BACK COVER:
Chance Place

A story in the tradition of A Beautiful Mind, Chance Place was a finalist for the International Ernest Hemingway First Novel Award. Judges said: “A sensitively told story. For the literary reader this is a real find.” It was also a finalist for the James Fellowship Novel in Progress Award and North Carolina Banks Channel Books Publisher’s Award.
In 1990 Frenchy Bibideaux, a recovering alcoholic with a quirky sense of humor, finds himself wrongfully placed in a halfway house for the mentally ill in Minneapolis, MN. There, he befriends New Age bent Nathan Waite, a sensitive schizophrenic, whose family has all but fallen apart from the emotional and financial drain of his illness. While nun social workers hold the men to absurd rules, their fragile friendship goes well until Frenchy seriously offends Nathan. Nathan refuses forgiveness and disappears. Feeling responsible, Frenchy must soon choose between rescuing Nathan and his own future. Stakes are high; there will be no second chance, only this one chance to save them both. What will he do?


... Powerful, haunting, terrifying … a story of friendship and loyalty you won’t soon forget. This sensitive and poignant look into the little understood world of the mentally ill is an awesome work.
—Jill Jones, author of acclaimed psychological thriller Every Move You Make



... Chance Place takes the reader into a surreal world vivid with authentic detail. Complex, fully drawn characters linger long after reading. A tour de force.
—Jane A. Stearns, DSW, ACSW


REVIEWS

…. Schelly, with a taste for the piquant, spices the story with the bitterness of life, savoring the salty morsels and peppering it with sex. She tantalizes us with an opening that draws us further into the darker regions of society and into the labyrinthine catacombs of our locked minds….what she delivers is something like white lightning on ice….
Pogo, THE MIDWEST BOOK REVIEW

CHANCE PLACE is an honest portrayal of life under difficult, at times even terrifying, conditions that are not always understood by society at large. The name CHANCE PLACE is a key theme….Nathan and Frenchy have built up an arsenal of defenses to act as buffers against the world’s “slings and arrows,” defenses that limit them from experiencing life fully. Each has one last chance at survival - and the key is the friendship they can forge between them.… Schelly says that CHANCE PLACE, written alternately with AT THE CROSSROADS (2001), a process that took 16 years…the long gestation was definitely worth it.
—Cynthia Parkhill, Lake County Record-Bee, Lakeport, CA

Anyone who reads CHANCE PLACE will be changed in a positive way by its content and that in itself is a success for the field of mental health care. This book would work well in undergraduate, and particularly graduate level social work and clinical psychology curriculums and for the staff of specific treatment facilities across the country who are actually caring for people with mental illness.”
—J. Stephen McDaniel, M. D., Clinical Professor of Psychiatry and Behavioral Sciences, Emory University School of Medicine, Atlanta, GA.

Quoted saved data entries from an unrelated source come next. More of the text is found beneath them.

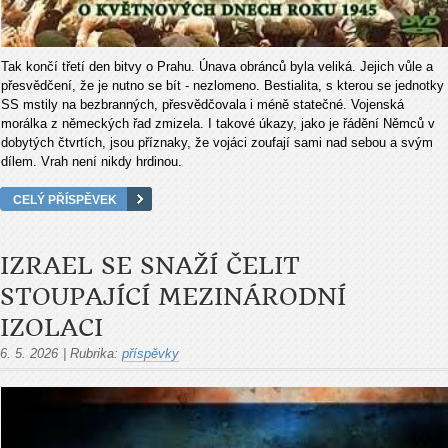
Tak končí třetí den bitvy o Prahu. Únava obránců byla veliká. Jejich vůle a
přesvědčení, že je nutno se bít - nezlomeno. Bestialita, s kterou se jednotky
SS mstily na bezbranných, přesvědčovala i méně statečné. Vojenská
morálka z německých řad zmizela. I takové úkazy, jako je řádění Němců v
dobytých čtvrtích, jsou příznaky, že vojáci zoufají sami nad sebou a svým
dílem. Vrah není nikdy hrdinou.
CELÝ PŘÍSPĚVEK
IZRAEL SE SNAŽÍ ČELIT
STOUPAJÍCÍ MEZINÁRODNÍ
IZOLACI
6. 5. 2026
|
Rubrika:
příspěvky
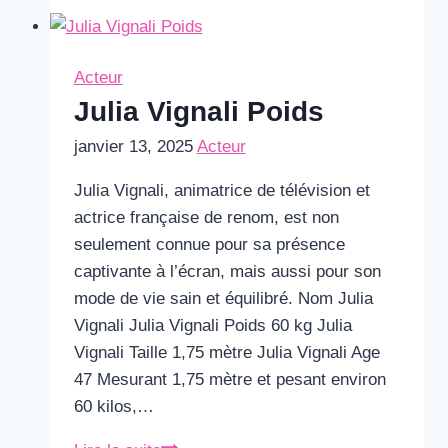
Et
Jean
Dujardin
Acteur
Rupture
Julia Vignali Poids
janvier 13, 2025
Acteur
Julia Vignali, animatrice de télévision et
actrice française de renom, est non
seulement connue pour sa présence
captivante à l’écran, mais aussi pour son
mode de vie sain et équilibré. Nom Julia
Vignali Julia Vignali Poids 60 kg Julia
Vignali Taille 1,75 mètre Julia Vignali Age
47 Mesurant 1,75 mètre et pesant environ
60 kilos,…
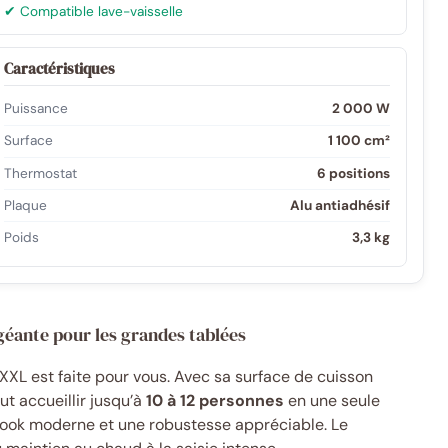
✔ Compatible lave-vaisselle
Caractéristiques
Puissance
2 000 W
Surface
1 100 cm²
Thermostat
6 positions
Plaque
Alu antiadhésif
Poids
3,3 kg
géante pour les grandes tablées
XXL est faite pour vous. Avec sa surface de cuisson
eut accueillir jusqu’à
10 à 12 personnes
en une seule
 look moderne et une robustesse appréciable. Le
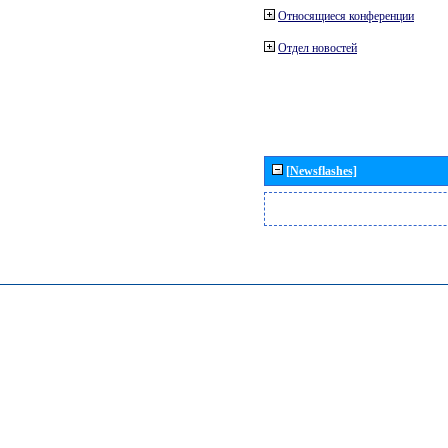
Относящиеся конференции
Отдел новостей
[Newsflashes]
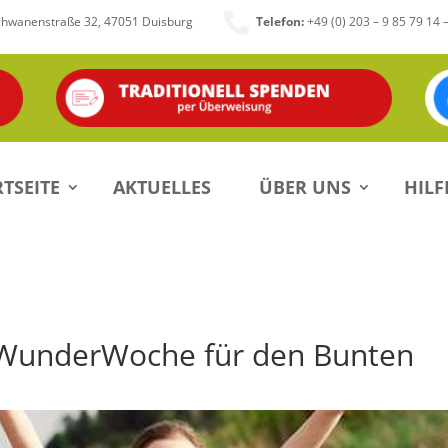

chwanenstraße 32, 47051 Duisburg
Telefon:
+49 (0) 203 – 9 85 79 14 
TSEITE
AKTUELLES
ÜBER UNS
HILF
rWunderWoche für den Bunten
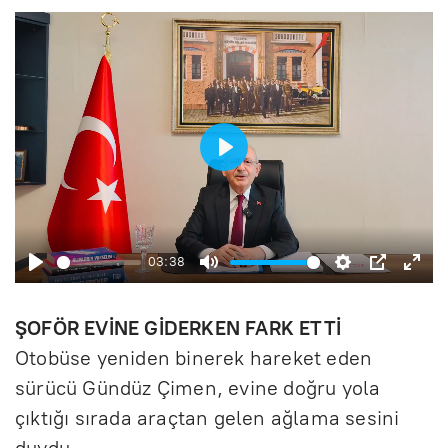
B
a
ş
03:38
l
B
S
A
P
E
a
a
e
y
I
n
ŞOFÖR EVİNE GİDERKEN FARK ETTİ
t
ş
s
a
P
t
Otobüse yeniden binerek hareket eden
sürücü Gündüz Çimen, evine doğru yola
l
s
r
e
çıktığı sırada araçtan gelen ağlama sesini
a
i
l
r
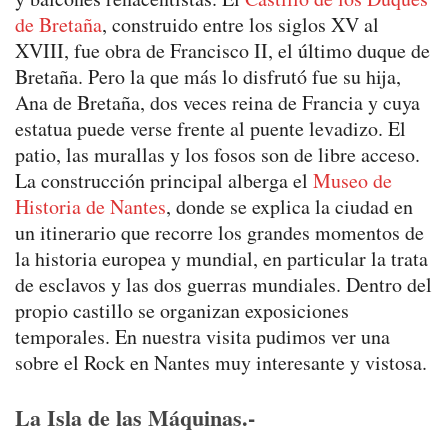
de Bretaña
, construido entre los siglos XV al
XVIII, fue obra de Francisco II, el último duque de
Bretaña. Pero la que más lo disfrutó fue su hija,
Ana de Bretaña, dos veces reina de Francia y cuya
estatua puede verse frente al puente levadizo. El
patio, las murallas y los fosos son de libre acceso.
La construcción principal alberga el
Museo de
Historia de Nantes
, donde se explica la ciudad en
un itinerario que recorre los grandes momentos de
la historia europea y mundial, en particular la trata
de esclavos y las dos guerras mundiales. Dentro del
propio castillo se organizan exposiciones
temporales. En nuestra visita pudimos ver una
sobre el Rock en Nantes muy interesante y vistosa.
La Isla de las Máquinas.-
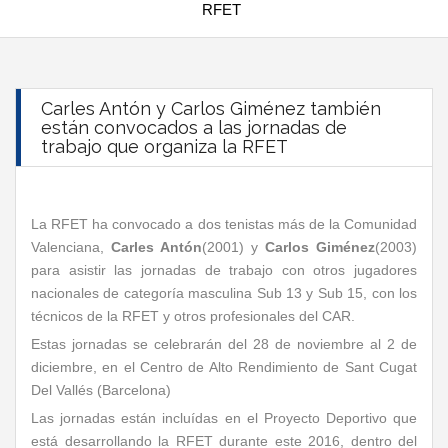
RFET
Carles Antón y Carlos Giménez también
están convocados a las jornadas de
trabajo que organiza la RFET
La RFET ha convocado a dos tenistas más de la Comunidad
Valenciana,
Carles Antón
(2001) y
Carlos Giménez
(2003)
para asistir las jornadas de trabajo con otros jugadores
nacionales de categoría masculina Sub 13 y Sub 15, con los
técnicos de la RFET y otros profesionales del CAR.
Estas jornadas se celebrarán del 28 de noviembre al 2 de
diciembre, en el Centro de Alto Rendimiento de Sant Cugat
Del Vallés (Barcelona)
Las jornadas están incluídas en el Proyecto Deportivo que
está desarrollando la RFET durante este 2016, dentro del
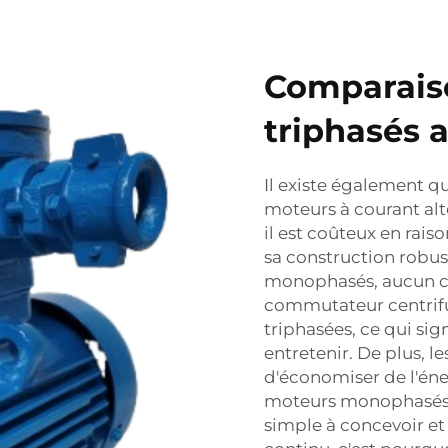
Comparais
triphasés 
Il existe également q
moteurs à courant alt
il est coûteux en rais
sa construction robu
monophasés, aucun c
commutateur centrifug
triphasées, ce qui sign
entretenir. De plus, 
d'économiser de l'éne
moteurs monophasés. 
simple à concevoir e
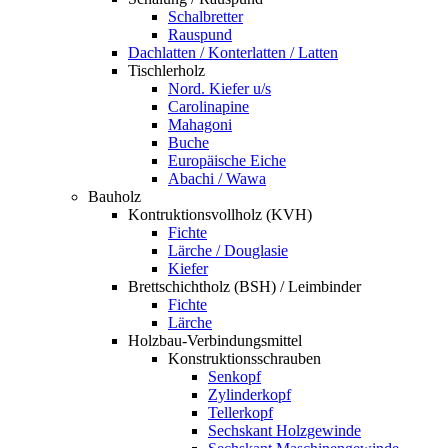
Schalbretter
Rauspund
Dachlatten / Konterlatten / Latten
Tischlerholz
Nord. Kiefer u/s
Carolinapine
Mahagoni
Buche
Europäische Eiche
Abachi / Wawa
Bauholz
Kontruktionsvollholz (KVH)
Fichte
Lärche / Douglasie
Kiefer
Brettschichtholz (BSH) / Leimbinder
Fichte
Lärche
Holzbau-Verbindungsmittel
Konstruktionsschrauben
Senkopf
Zylinderkopf
Tellerkopf
Sechskant Holzgewinde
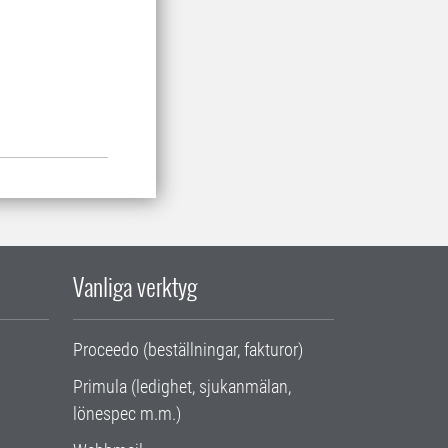
Vanliga verktyg
Proceedo (beställningar, fakturor)
Primula (ledighet, sjukanmälan,
lönespec m.m.)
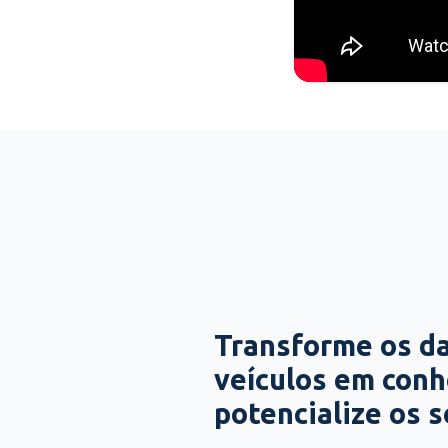
Transforme os d
veículos em con
potencialize os 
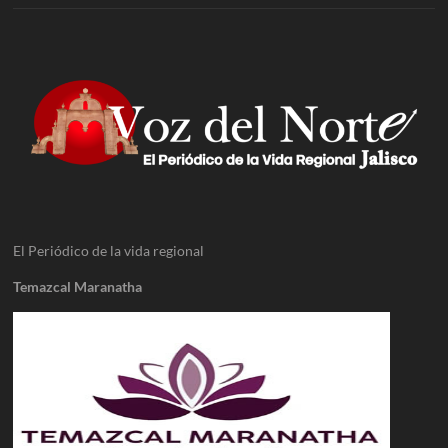
El Periódico de la vida regional
Temazcal Maranatha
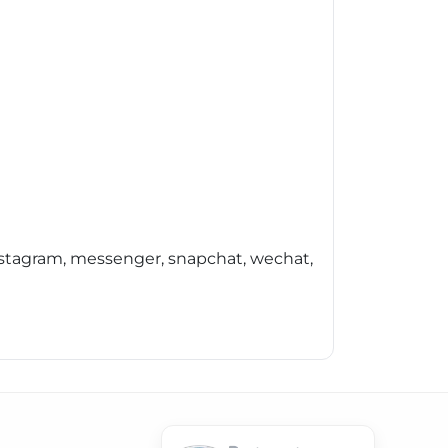
instagram, messenger, snapchat, wechat,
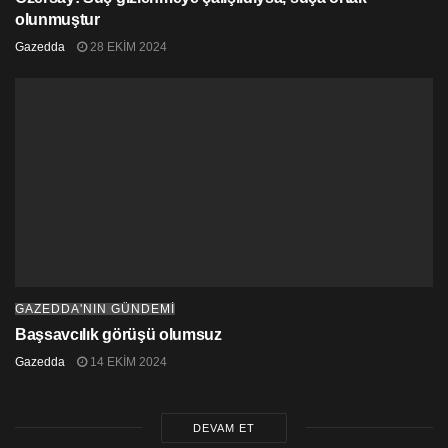
olunmuştur
Gazedda
28 EKIM 2024
GAZEDDA'NIN GÜNDEMİ
Başsavcılık görüşü olumsuz
Gazedda
14 EKIM 2024
DEVAM ET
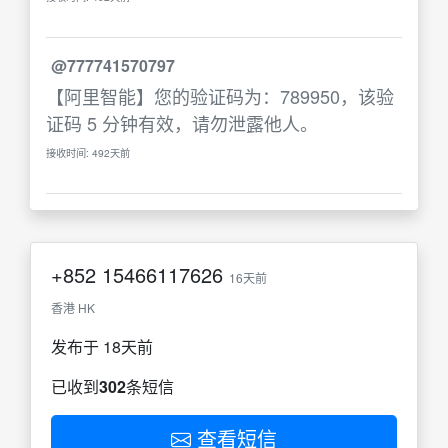
@777741570797
【阿里智能】您的验证码为：789950，该验
证码 5 分钟有效，请勿泄露他人。
接收时间: 492天前
+852
15466117626
16天前
香港 HK
发布于 18天前
已收到
302
条短信
查看短信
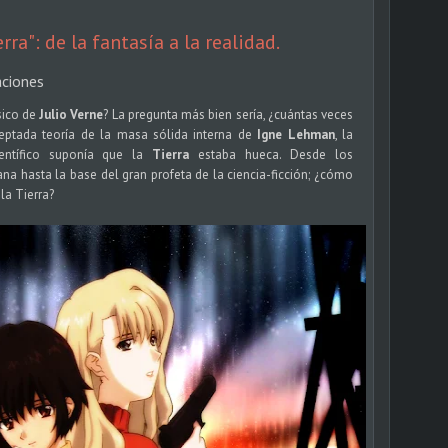
erra": de la fantasía a la realidad.
aciones
sico de
Julio Verne
? La pregunta más bien sería, ¿cuántas veces
eptada teoría de la masa sólida interna de
Igne Lehman
, la
ientífico suponía que la
Tierra
estaba hueca. Desde los
ana hasta la base del gran profeta de la ciencia-ficción; ¿cómo
 la Tierra?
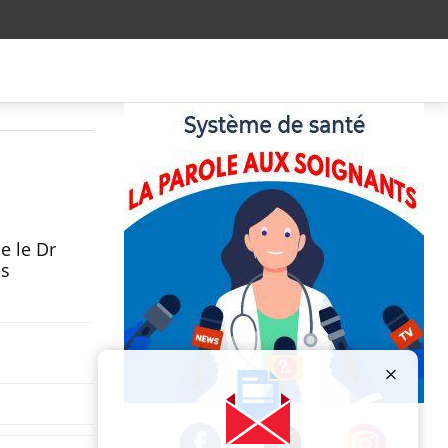
e le Dr
es
Publicité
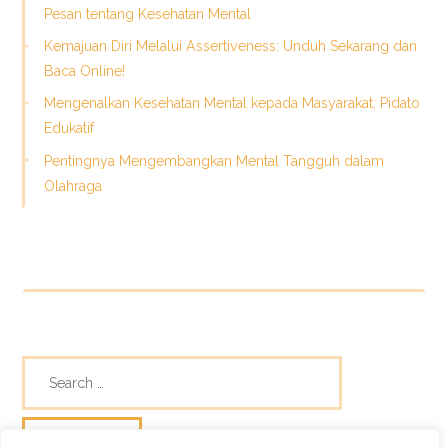
Pesan tentang Kesehatan Mental
Kemajuan Diri Melalui Assertiveness: Unduh Sekarang dan
Baca Online!
Mengenalkan Kesehatan Mental kepada Masyarakat: Pidato
Edukatif
Pentingnya Mengembangkan Mental Tangguh dalam
Olahraga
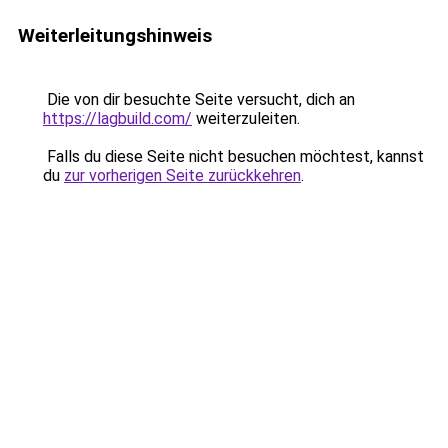
Weiterleitungshinweis
Die von dir besuchte Seite versucht, dich an
https://lagbuild.com/
weiterzuleiten.
Falls du diese Seite nicht besuchen möchtest, kannst
du
zur vorherigen Seite zurückkehren
.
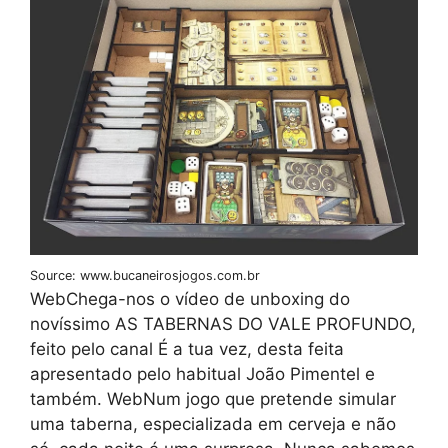
Source: www.bucaneirosjogos.com.br
WebChega-nos o vídeo de unboxing do
novíssimo AS TABERNAS DO VALE PROFUNDO,
feito pelo canal É a tua vez, desta feita
apresentado pelo habitual João Pimentel e
também. WebNum jogo que pretende simular
uma taberna, especializada em cerveja e não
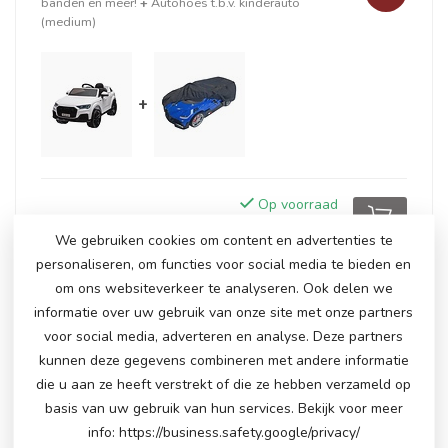
banden en meer!
+
Autohoes t.b.v. kinderauto
(medium)
+
Op voorraad
€257,50
€264,95
We gebruiken cookies om content en advertenties te
personaliseren, om functies voor social media te bieden en
om ons websiteverkeer te analyseren. Ook delen we
GERELATEERDE PRODUCTEN
informatie over uw gebruik van onze site met onze partners
voor social media, adverteren en analyse. Deze partners
Audi Q7, 12 volt elektrische
€300,00
kunnen deze gegevens combineren met andere informatie
kinderauto
€255,00
die u aan ze heeft verstrekt of die ze hebben verzameld op
Niet op voorraad
basis van uw gebruik van hun services. Bekijk voor meer
info: https://business.safety.google/privacy/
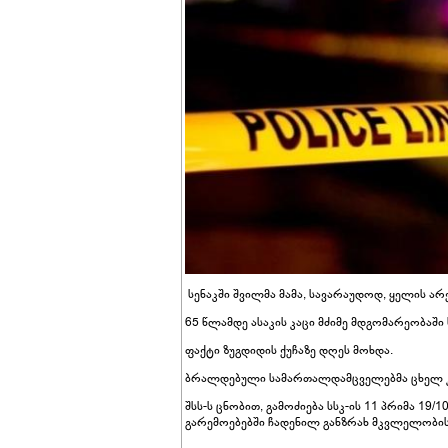
სენაკში შვილმა მამა, სავარაუდოდ, ყელის არე
65 წლამდე ასაკის კაცი მძიმე მდგომარეობაში
ფაქტი ზუგდიდის ქუჩაზე დღეს მოხდა.
ბრალდებული სამართალდამცველებმა ცხელ კ
შსს-ს ცნობით, გამოძიება სსკ-ის 11 პრიმა 19
გარემოებებში ჩადენილ განზრახ მკვლელობი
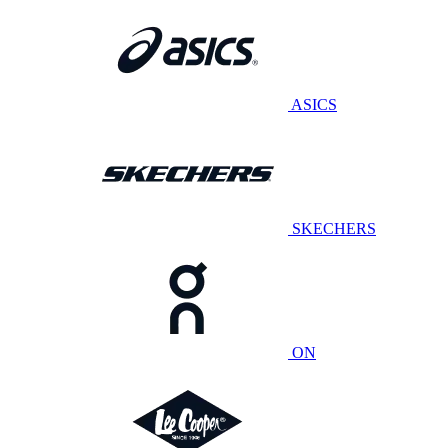
ASICS
SKECHERS
ON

….CHANCE PLACE reminds one of the sorrowful yet likable and heartwarming characters of Ken Kesey’s classic ONE FLEW OVER THE CUCKOO’S NEST. As in her previous novel AT THE CROSSROADS, Frankie Schelly examines the multifaceted and often conflicting facets and pressures of modern society while keeping her eye on the toll these take on individuals who are exposed and vulnerable.